In the early part of the twentieth century it was considered an impossibility that any drug might be discovered that could effectively kill the TB bacillus. Then, suddenly, a research frenzy developed as animal experiments began to look more promising. But after the frantic research activity in the 40s, 50s and early 60s, there was literally no new drug research for TB until the last few years - despite TB remaining for most of this period the most lethal infectious disease for humankind.
In 1944 streptomycin was discovered, the very first drug identified as killing the TB bacillus.
By 1948 the first signs of resistance to it were fully recognised. In the same year the first combination therapy was introduced (Streptomycin and PAS - both now relegated to being second line drugs).

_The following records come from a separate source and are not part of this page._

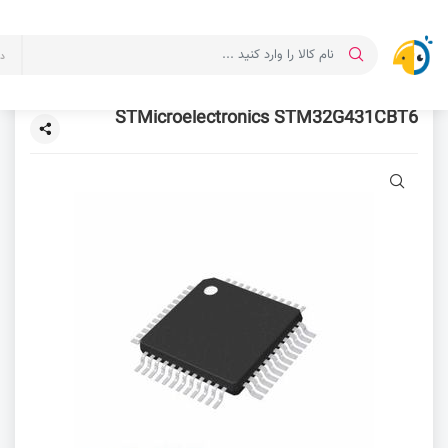
د
STMicroelectronics STM32G431CBT6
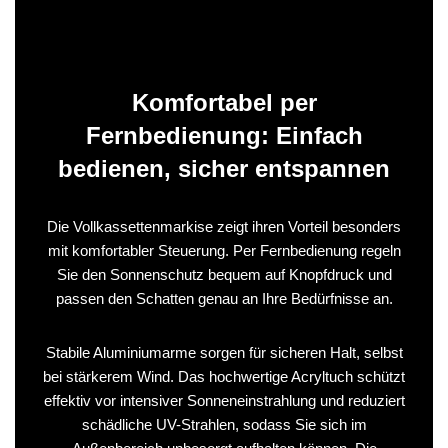
Komfortabel per
Fernbedienung: Einfach
bedienen, sicher entspannen
Die Vollkassettenmarkise zeigt ihren Vorteil besonders
mit komfortabler Steuerung. Per Fernbedienung regeln
Sie den Sonnenschutz bequem auf Knopfdruck und
passen den Schatten genau an Ihre Bedürfnisse an.
Stabile Aluminiumarme sorgen für sicheren Halt, selbst
bei stärkerem Wind. Das hochwertige Acryltuch schützt
effektiv vor intensiver Sonneneinstrahlung und reduziert
schädliche UV-Strahlen, sodass Sie sich im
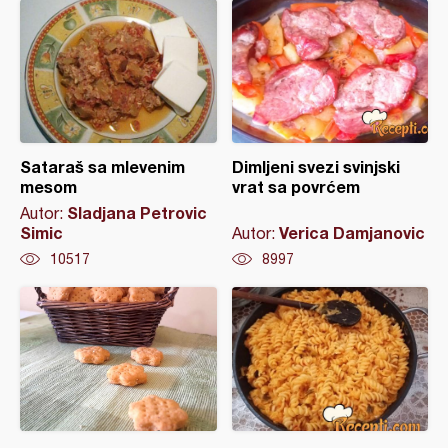
Sataraš sa mlevenim
Dimljeni svezi svinjski
mesom
vrat sa povrćem
Sladjana Petrovic
Autor:
Simic
Verica Damjanovic
Autor:
10517
8997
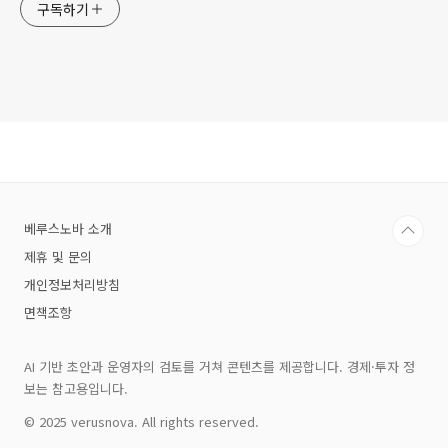
구독하기
베루스노바 소개
제휴 및 문의
개인정보처리방침
면책조항
AI 기반 초안과 운영자의 검토를 거쳐 콘텐츠를 제공합니다. 경제·투자 정
보는 참고용입니다.
© 2025 verusnova. All rights reserved.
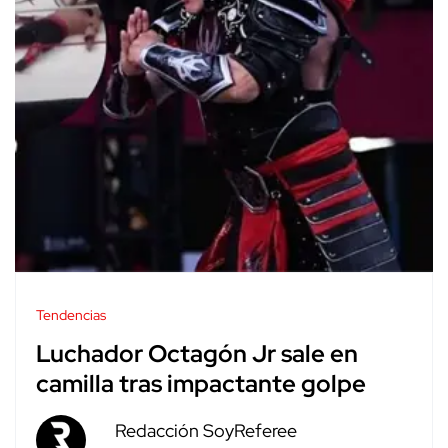
Tendencias
Luchador Octagón Jr sale en
camilla tras impactante golpe
Redacción SoyReferee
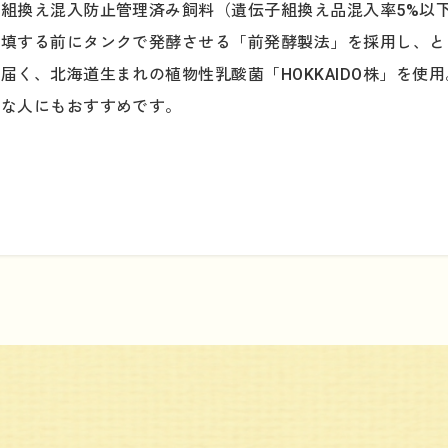
組換え混入防止管理済み飼料（遺伝子組換え品混入率5%以
充填する前にタンクで発酵させる「前発酵製法」を採用し、と
届く、北海道生まれの植物性乳酸菌「HOKKAIDO株」を使
手な人にもおすすめです。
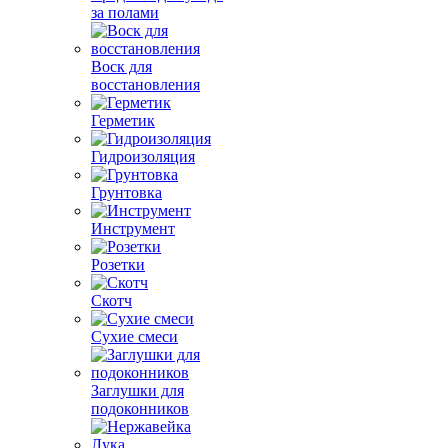
за полами
Воск для
восстановления
Герметик
Гидроизоляция
Грунтовка
Инструмент
Розетки
Скотч
Сухие смеси
Заглушки для
подоконников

The current four first line drugs were all patented between 1952 and 1966. Not only does this mean that all of the approved TB drugs are comfortably out of patent, but it also unfortunately means that TB, despite its ubiquitousness, could be reasonably classified as a "neglected" disease, something which has now become a humanitarian tragedy.
There are currently some promising candidates in the pipline, but the questions are-
How expensive will each be? (Or rather will they be affordable to those most in need of them?)
How will each one be used?
It's impossible to be remotely accurate in any assessment except to say that any developer will be looking to recoup the cost of research. A recent estimate suggests that it costs today as much as $1.2 billion to get a new drug through to full approval (and takes 6-11 years). It's unlikley that either will be the case for a new TB drug because genuine efforts are being made to short cut and short change the process. Nonetheless, it's still questionable whether there is sufficient funding motivation (or time) to support this whole process for a new drug for TB unless drug resistance spreads significantly into the developed world to help promote investment..there are certainly signs that the existing drug development is struggling for funding since new developments are being slightly overhyped.
We would suggest that a single new drug (even if it is "short course" of a couple of months which is the holy grail) is unlikely to cost less than $500 per patient. Would this be affordable in Africa?... Unlikely in many countries as things stand.
If we're contemplating a new combination therapy of new drugs, however (something which could be vital to prevent more extensive drug resistance) we could possibly quadruple that figure of $500.
How will it be used?
This is a much more sensitive question. Two issues will need to be confronted before any new regime is widely implemented - the known risk of fresh resistance, the consequential risks of the drug is inadequately prescribed, and the drug's potential applicability in the real-world of lack of diagnostic infrastructure.
Frankly, whilst there are some known promising candidates, it's difficult to be optimistic about their immediate widespread use.
Practically speaking, a new drug could be implemented three ways:
- on its own, in which case early resistance could be predictable
- automatically alongside existing drugs without drug resistant diagnostics - a practical solution if it is affordable, but do the risks of further drug resistance still exist in this scenario of treating cases of unclassified PDR-TB?
- alongside the full armoury of existing drugs and diagnostics - a realistic option for the developed world but an unaffordable non-starter for those at most risk from this disease.
The clear possibility exists that a single new drug might have to be withheld from populations most in need of it simply because of the existing lack of diagnostic and administrative infrastructure needed to support its application. The perceived global risk of promoting resistance to a new drug from any misapplication could well over-ride any self-evident and recognised desperate need.
The bottom line, as we see it, can be summarised in the frank words of Dr Jim Yong KIm, former Director of the WHO HIV/AIDS Department and now President of the World Bank:
"It's not just one or two drugs. We need four or five immediately."